■ Given information ■
▽

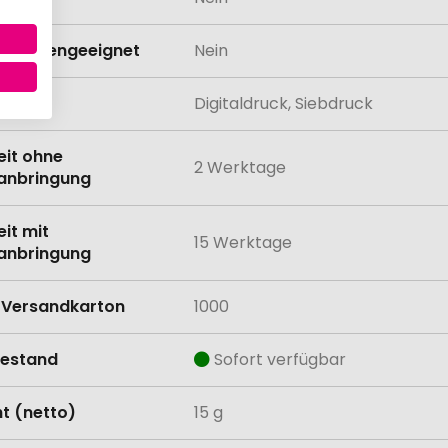
schinengeeignet
Nein
lung
Digitaldruck, Siebdruck
eit ohne
2 Werktage
anbringung
eit mit
15 Werktage
anbringung
Versandkarton
1000
estand
Sofort verfügbar
t (netto)
15 g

△

■ Exercise aim ■
What's needed is an exact copy of every entry, free of pictures.

■ Written solution ■
schinengeeignet
Nein
lung
Digitaldruck, Siebdruck
eit ohne
2 Werktage
anbringung
eit mit
15 Werktage
anbringung
Versandkarton
1000
estand
Sofort verfügbar
t (netto)
15 g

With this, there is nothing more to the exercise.